The Hopi Tribe declared a state of emergency March 23. For the health and safety of the whole tribe, Hopis are being advised to stay in their homes on their remote reservation in northeastern Arizona.
“Hopi Faith”. This basket of medicinal items is a well wishing for everyone on this Easter Sunday by Hopi artist Fil Kewanyama who says: This symbolizes a positive message that you will have faith in a good outcome. The Earth will heal itself and we will be OK.
Gatherings are prohibited.
Villages are closed to non-residents and security checkpoints are in place.
Many Hopi people are in need of hygiene supplies and groceries.
A few of the villages have small stores. However, those who have vehicles to travel to them, find mostly empty shelves. The nearest major stores are 60 to 90 minutes away in the cities of Flagstaff or Winslow, Arizona.
Stores on the adjacent Navajo Reservation also have insufficient supplies. In addition, the Navajo Nation is closed to visitors because all of Navajoland is impacted by a growing number of coronavirus cases.
The Hopi Tribe is a sovereign nation of more than 1.5 million acres.
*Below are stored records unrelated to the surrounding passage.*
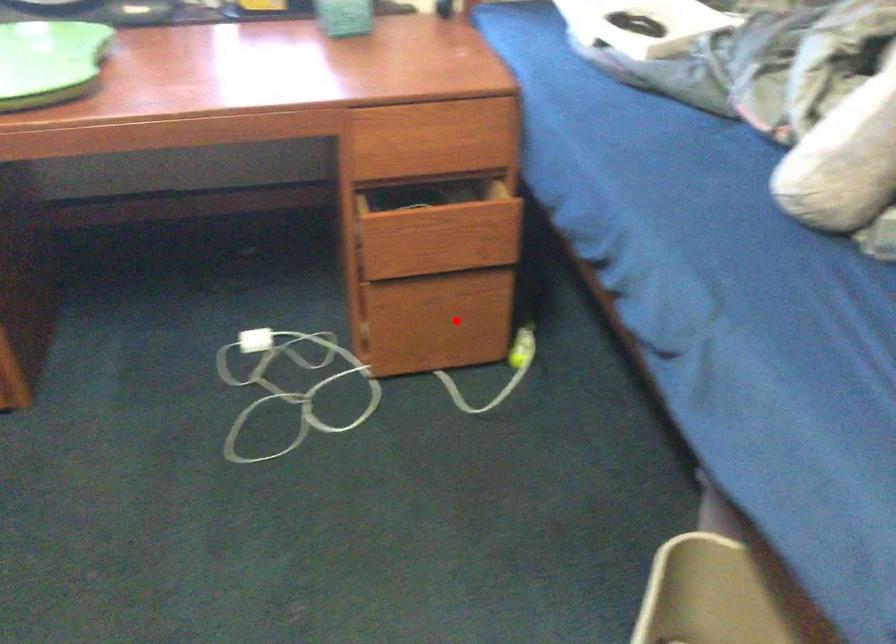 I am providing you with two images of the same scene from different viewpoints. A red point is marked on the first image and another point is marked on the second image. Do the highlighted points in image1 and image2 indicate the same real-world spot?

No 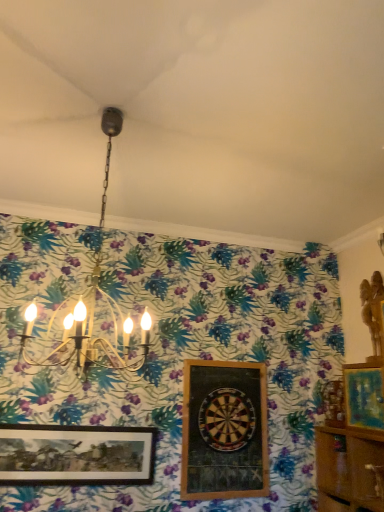 Question: Is gold metallic chandelier at upper center not close to wooden dartboard at center?

Choices:
 (A) yes
 (B) no

Answer: (B)

Question: Is gold metallic chandelier at upper center to the left of wooden dartboard at center from the viewer's perspective?

Choices:
 (A) yes
 (B) no

Answer: (A)

Question: Can you confirm if gold metallic chandelier at upper center is taller than wooden dartboard at center?

Choices:
 (A) yes
 (B) no

Answer: (A)

Question: Could wooden dartboard at center be considered to be inside gold metallic chandelier at upper center?

Choices:
 (A) yes
 (B) no

Answer: (B)

Question: From a real-world perspective, does gold metallic chandelier at upper center stand above wooden dartboard at center?

Choices:
 (A) no
 (B) yes

Answer: (B)

Question: Based on their positions, is wooden cabinet at lower right located to the left or right of teal matte painting at right, the first picture frame viewed from the right?

Choices:
 (A) left
 (B) right

Answer: (A)

Question: Is wooden cabinet at lower right in front of or behind teal matte painting at right, the 3th picture frame viewed from the left, in the image?

Choices:
 (A) front
 (B) behind

Answer: (A)

Question: In terms of width, does wooden cabinet at lower right look wider or thinner when compared to teal matte painting at right, the first picture frame viewed from the right?

Choices:
 (A) thin
 (B) wide

Answer: (B)

Question: Is wooden cabinet at lower right bigger or smaller than teal matte painting at right, the 3th picture frame viewed from the left?

Choices:
 (A) small
 (B) big

Answer: (B)

Question: Is point (354, 482) positioned closer to the camera than point (26, 356)?

Choices:
 (A) closer
 (B) farther

Answer: (A)

Question: Considering their positions, is wooden cabinet at lower right located in front of or behind gold metallic chandelier at upper center?

Choices:
 (A) front
 (B) behind

Answer: (B)

Question: Considering the positions of wooden cabinet at lower right and gold metallic chandelier at upper center in the image, is wooden cabinet at lower right bigger or smaller than gold metallic chandelier at upper center?

Choices:
 (A) big
 (B) small

Answer: (B)

Question: Is wooden cabinet at lower right taller or shorter than gold metallic chandelier at upper center?

Choices:
 (A) short
 (B) tall

Answer: (A)

Question: Does point (206, 429) appear closer or farther from the camera than point (210, 364)?

Choices:
 (A) closer
 (B) farther

Answer: (A)

Question: Considering the positions of wooden dartboard at center and wooden framed dartboard at center, which is counted as the 2th picture frame, starting from the left, in the image, is wooden dartboard at center wider or thinner than wooden framed dartboard at center, which is counted as the 2th picture frame, starting from the left,?

Choices:
 (A) thin
 (B) wide

Answer: (B) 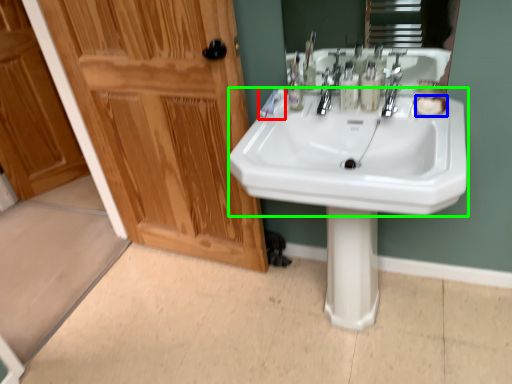 Question: Considering the real-world distances, which object is farthest from toothpaste (highlighted by a red box)? soap (highlighted by a blue box) or sink (highlighted by a green box)?

Choices:
 (A) soap
 (B) sink

Answer: (A) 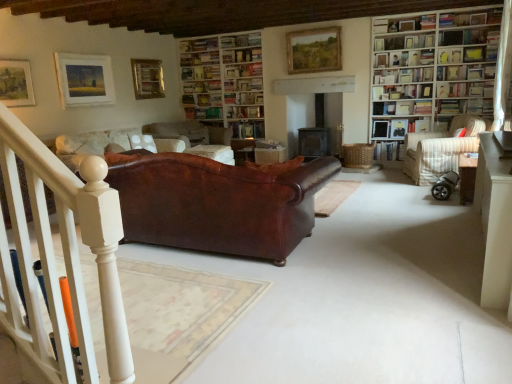 Question: Which direction should I rotate to look at metallic gold picture frame at upper center, which appears as the third picture frame when viewed from the left, — up or down?

Choices:
 (A) up
 (B) down

Answer: (A)

Question: Is brown leather cushion at center facing towards hardcover book at upper right, the eighth book positioned from the left?

Choices:
 (A) yes
 (B) no

Answer: (B)

Question: Is brown leather cushion at center wider than hardcover book at upper right, acting as the first book starting from the right?

Choices:
 (A) no
 (B) yes

Answer: (B)

Question: Can you confirm if brown leather cushion at center is thinner than hardcover book at upper right, acting as the first book starting from the right?

Choices:
 (A) no
 (B) yes

Answer: (A)

Question: From a real-world perspective, is brown leather cushion at center located higher than hardcover book at upper right, acting as the first book starting from the right?

Choices:
 (A) no
 (B) yes

Answer: (A)

Question: Does brown leather cushion at center appear on the left side of hardcover book at upper right, acting as the first book starting from the right?

Choices:
 (A) yes
 (B) no

Answer: (A)

Question: Is brown leather cushion at center shorter than hardcover book at upper right, acting as the first book starting from the right?

Choices:
 (A) yes
 (B) no

Answer: (B)

Question: Is matte wooden picture frame at upper left, which is counted as the first picture frame, starting from the front, facing towards hardcover book at upper right, acting as the first book starting from the right?

Choices:
 (A) no
 (B) yes

Answer: (A)

Question: Is matte wooden picture frame at upper left, positioned as the 1th picture frame in left-to-right order, positioned with its back to hardcover book at upper right, acting as the first book starting from the right?

Choices:
 (A) no
 (B) yes

Answer: (A)

Question: Is the position of matte wooden picture frame at upper left, the 4th picture frame from the back, less distant than that of hardcover book at upper right, the eighth book positioned from the left?

Choices:
 (A) yes
 (B) no

Answer: (A)

Question: Could hardcover book at upper right, acting as the first book starting from the right, be considered to be inside matte wooden picture frame at upper left, which is counted as the first picture frame, starting from the front?

Choices:
 (A) yes
 (B) no

Answer: (B)

Question: From the image's perspective, would you say matte wooden picture frame at upper left, the 4th picture frame from the back, is positioned over hardcover book at upper right, acting as the first book starting from the right?

Choices:
 (A) yes
 (B) no

Answer: (A)

Question: Considering the relative positions of matte wooden picture frame at upper left, positioned as the 1th picture frame in left-to-right order, and hardcover book at upper right, acting as the first book starting from the right, in the image provided, is matte wooden picture frame at upper left, positioned as the 1th picture frame in left-to-right order, to the right of hardcover book at upper right, acting as the first book starting from the right, from the viewer's perspective?

Choices:
 (A) yes
 (B) no

Answer: (B)

Question: Can you confirm if white wooden bookcase at right, the second bookcase from the back, is positioned to the left of hardcover book at upper right, the eighth book positioned from the left?

Choices:
 (A) no
 (B) yes

Answer: (B)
There are 12 Hopi villages on three mesas. 7,000+ Hopis live here. Hopi is surrounded by the larger Navajo Reservation, which has about 357,000 people.
Hopi youth are out of school and most do not have home internet access. Few Wifi hotspots exist across the entire 1.5 million acres of the Hopi nation.
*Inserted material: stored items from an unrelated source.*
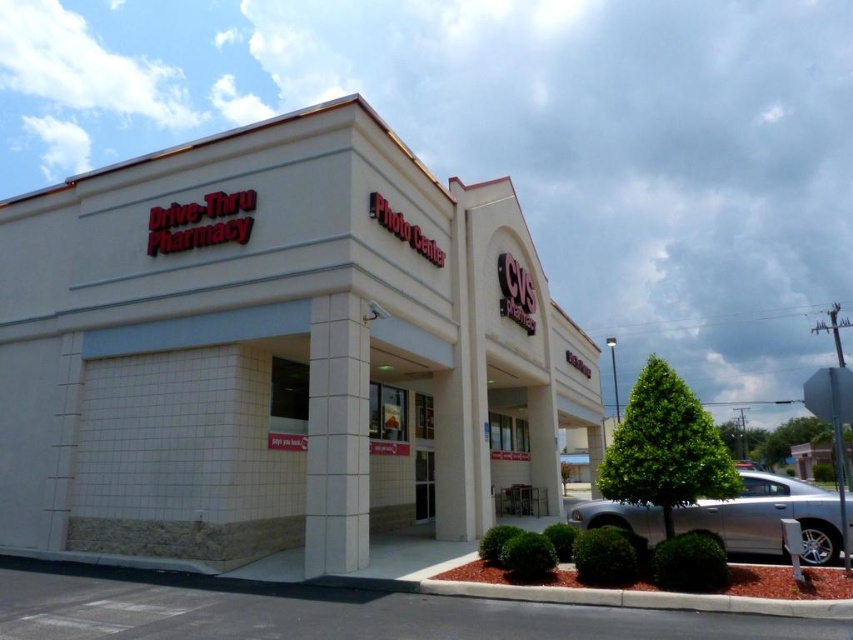 Question: Is white tile building at center further to camera compared to silver metallic sedan at lower right?

Choices:
 (A) no
 (B) yes

Answer: (B)

Question: Which of the following is the closest to the observer?

Choices:
 (A) white tile building at center
 (B) silver metallic sedan at lower right

Answer: (B)

Question: Does white tile building at center come behind silver metallic sedan at lower right?

Choices:
 (A) no
 (B) yes

Answer: (B)

Question: Can you confirm if white tile building at center is wider than silver metallic sedan at lower right?

Choices:
 (A) yes
 (B) no

Answer: (A)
Crossing Worlds Hopi Projects
HOPI FAMILY SUPPORT PROJECT DURING CORONAVIRUS EMERGENCY
begun March 19, 2020; updated April 24, 2020.
1. Crossing Worlds Hopi Projects invites monetary donations to help us ship boxes of hygiene, food supplies and youth learning supplies to Hopi families and elders during this time of isolation.
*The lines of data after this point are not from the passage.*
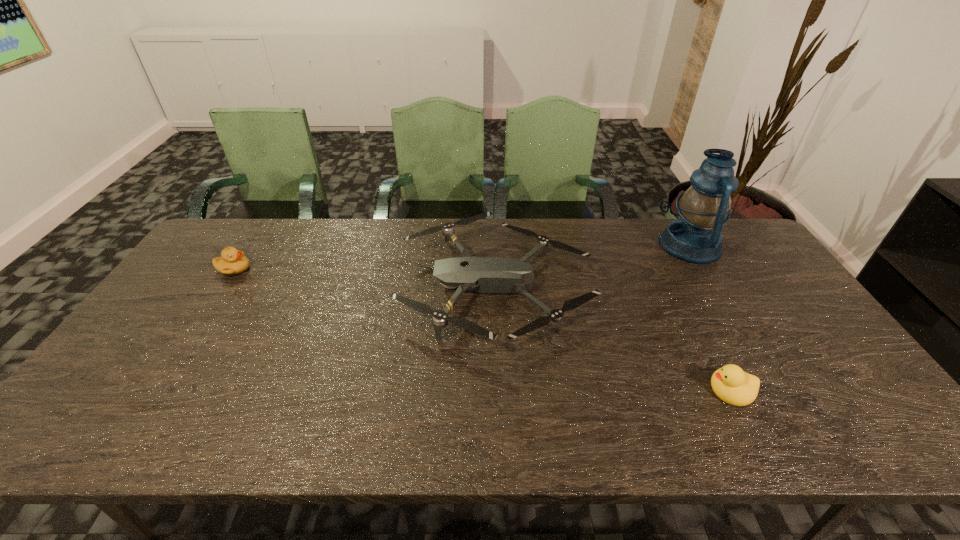 The image size is (960, 540). I want to click on vacant space located 0.300m with a camera mounted on the front of the second object from left to right, so click(300, 286).

The width and height of the screenshot is (960, 540). What are the coordinates of `vacant region located with a camera mounted on the front of the second object from left to right` in the screenshot? It's located at (370, 286).

The height and width of the screenshot is (540, 960). What are the coordinates of `vacant space located 0.380m at the beak of the farther duckling` in the screenshot? It's located at (371, 269).

Image resolution: width=960 pixels, height=540 pixels. In order to click on vacant area located on the face of the nearest object in this screenshot , I will do `click(620, 390)`.

The width and height of the screenshot is (960, 540). Find the location of `free spot located on the face of the nearest object`. free spot located on the face of the nearest object is located at coordinates (562, 390).

Where is `free space located 0.120m on the face of the nearest object`? The height and width of the screenshot is (540, 960). free space located 0.120m on the face of the nearest object is located at coordinates (658, 390).

Where is `lantern that is positioned at the far edge`? The image size is (960, 540). lantern that is positioned at the far edge is located at coordinates (695, 237).

Find the location of a particular element. This screenshot has height=540, width=960. drone situated at the far edge is located at coordinates (482, 275).

Find the location of a particular element. This screenshot has width=960, height=540. duckling that is at the far edge is located at coordinates (232, 261).

Locate an element on the screen. This screenshot has width=960, height=540. object at the left edge is located at coordinates (232, 261).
Hopi community volunteers provide us shipping addresses for families and seniors in need. And the Hopi recipients are very appreciative to receive these boxes.
2. Activities for Hopi youth, who are out of school, are also important. For example, we send personalized, age-specific art, learning supplies and other in-home activities to households.
3. The main employment, selling Hopi art, is impacted as tourism is not happening. We invite opportunities for Hopis to make linkages to sell their art with the outside world.
100% of your tax-deductible donation is applied to daily orders for boxes of food and hygiene supplies. The suppliers then ship directly to Hopi families.
Please put Emergency Support in memo field.
In addition, we are dedicating part of our annual budget for kids learning items.
We are an all-volunteer group with no paid staff.
THANK YOU FOR YOUR SUPPORT FOR HOPI PEOPLE and for sharing this post.
HOPI TRIBE INFORMATION
The Hopi Tribe Emergency Operations Center
HERC is now set up and operating out of the Hopi Veteran’s Memorial Center site in Kykotsmovi, Arizona.
This is the staging area for bulk emergency supplies shipped to the Hopi Tribe through federal, state and private sources.
928-734-3661 or 928-734-3663.
Operational hours are from 8:00 a.m. – 5:00 p.m. Monday – Friday.
Hopi Foundation Emergency Assistance Fund
The Hopi Foundation has established a fund to provide assistance to those in need during emergency situations.
The Hopi Foundation is a non-governmental, Hopi-operated 501(c)(3) nonprofit that focuses on strengthening the community by improving the skills and resources of its community members.
“Their Emergency Assistance Fund is just one of several services provided by The Hopi Foundation. Many of the services their programs provide — substance abuse mentoring, farming workshops, leadership trainings, free tax services — are stalled with the current quarantine policies.
One of their programs, KUYI – Hopi Radio, is at the front lines of providing Hopi communities with current and important news regarding COVID-19.”
(source: Hopi-Navajo Observer, 4-24-20)
“The Hopi Foundation Emergency Assistance Fund offers aid to local villages, organizations and individuals with the intent to distribute supplies and resources to groups in critical need, such as low-income households, elders, single-parents, those with disabilities, or people with little-to-no access to transportation.”
(source: The Hopi Foundation)
“Since time immemorial the Hopi people have lived in Hopitutskwa and have maintained our sacred covenant with Maasaw, the ancient caretaker of the earth, to live as peaceful and humble farmers respectful of the land and its resources. Over the centuries we have survived as a tribe, and to this day have managed to retain our culture, language and religion despite influences from the outside world.”